──────── GIVEN RECORDS ────────
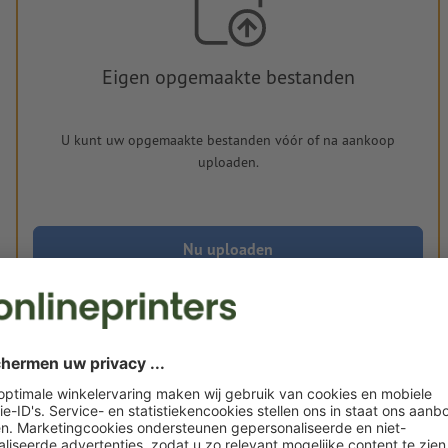
Eigen opgemaakte bestanden
U kunt uw opgemaakte bestanden vóór of na aankoop
uploaden.
Nu uploaden
Levering circa:
€ 315,85
€ 
wo. 19 aug. - vr. 21 aug.
excl. btw
incl. 
Gewicht: ca.
1,95 kg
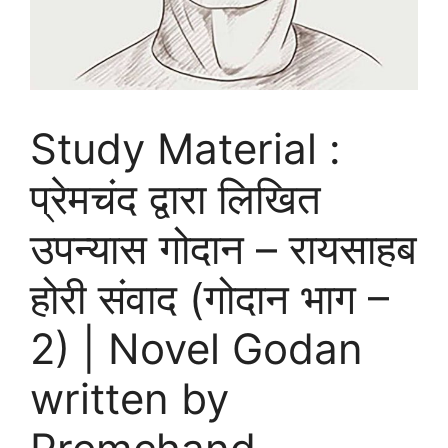
Study Material :
प्रेमचंद द्वारा लिखित
उपन्यास गोदान – रायसाहब
होरी संवाद (गोदान भाग –
2) | Novel Godan
written by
────────
== TASK DETAILS ==
For this exercise, output the records exactly but omit their pictures.

== COMPLETED TASK ==
Eigen opgemaakte bestanden
U kunt uw opgemaakte bestanden vóór of na aankoop
uploaden.
Nu uploaden
Levering circa:
€ 315,85
€ 
wo. 19 aug. - vr. 21 aug.
excl. btw
incl. 
Gewicht: ca.
1,95 kg
Study Material :
प्रेमचंद द्वारा लिखित
उपन्यास गोदान – रायसाहब
होरी संवाद (गोदान भाग –
2) | Novel Godan
written by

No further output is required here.